Vasya herself has mistakes to atone for, and the road is not easy. Arden does weariness and darkness well: Vasya’s slogs made me tired, but her determination made me determined to read on, too. I finished this book in less than a day. It was impossible to put down, sometimes quite literally, and I’m sure my husband got a kick out of watching me juggle a book, a cat, and a toothbrush. The only logical stopping place was midway through, where there was an abrupt change in direction. It’s not one I minded, but it was only lightly telegraphed, and therefore a bit jarring. In fact, the first half felt so much like a complete book, it took a little while to get back into the idea that the story wasn’t over, even though I was glad to have more time with Vasya and her companions.
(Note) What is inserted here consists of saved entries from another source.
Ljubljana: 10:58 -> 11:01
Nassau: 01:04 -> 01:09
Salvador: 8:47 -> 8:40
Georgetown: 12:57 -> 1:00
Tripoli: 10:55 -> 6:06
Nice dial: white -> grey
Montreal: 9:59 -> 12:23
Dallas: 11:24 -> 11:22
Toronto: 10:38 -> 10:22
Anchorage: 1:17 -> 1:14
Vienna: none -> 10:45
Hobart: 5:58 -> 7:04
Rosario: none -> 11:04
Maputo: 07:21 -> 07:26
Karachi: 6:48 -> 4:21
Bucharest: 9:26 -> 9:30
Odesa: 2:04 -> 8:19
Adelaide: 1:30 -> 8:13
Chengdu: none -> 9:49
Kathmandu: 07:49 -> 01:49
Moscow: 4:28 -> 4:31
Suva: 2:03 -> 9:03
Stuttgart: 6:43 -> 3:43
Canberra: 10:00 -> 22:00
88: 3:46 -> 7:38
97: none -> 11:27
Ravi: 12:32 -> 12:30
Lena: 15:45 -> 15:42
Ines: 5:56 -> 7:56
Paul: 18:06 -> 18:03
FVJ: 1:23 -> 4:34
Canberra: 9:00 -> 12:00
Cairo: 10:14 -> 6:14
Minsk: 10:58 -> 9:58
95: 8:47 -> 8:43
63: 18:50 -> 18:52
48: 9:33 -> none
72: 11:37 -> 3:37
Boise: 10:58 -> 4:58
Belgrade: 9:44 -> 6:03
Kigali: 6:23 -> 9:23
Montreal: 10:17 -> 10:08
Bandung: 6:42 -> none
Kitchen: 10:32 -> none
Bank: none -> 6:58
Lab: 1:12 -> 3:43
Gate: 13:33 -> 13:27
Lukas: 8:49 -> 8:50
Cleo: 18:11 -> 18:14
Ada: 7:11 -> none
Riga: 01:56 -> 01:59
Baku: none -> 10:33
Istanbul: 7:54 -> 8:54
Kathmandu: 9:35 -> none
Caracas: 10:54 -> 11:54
The thread that holds the two halves together is the question of the chyerti. What will become of the old gods and spirits now that the new god of Christianity has spread so far and sunk so deeply into the fabric of Rus’? Everyone but Vasya is convinced that there must be battle and bitter loss. And Vasya must endure both before the end to convince them otherwise.
I appreciated that Arden gave subtlety and gradation to the faiths she depicted. Pagan and Christian did not equate with good and evil, nor even with accepting and exclusionary, respectively. There were many men (and a few women) of Christian faith, but some are warrior-monks, and some are gentle abbots, and some are just frightened townspeople. The same is true of those who keep the old ways, whether they have the second sight or not. Arden manages to convey the realities of dvoeveriye, dual faith, in all its pragmatic glory. Her world of Rus is vast and strange and wonderful, barely able to contain all the magic with which she infuses it.
Winter of the Witch comes out January 8.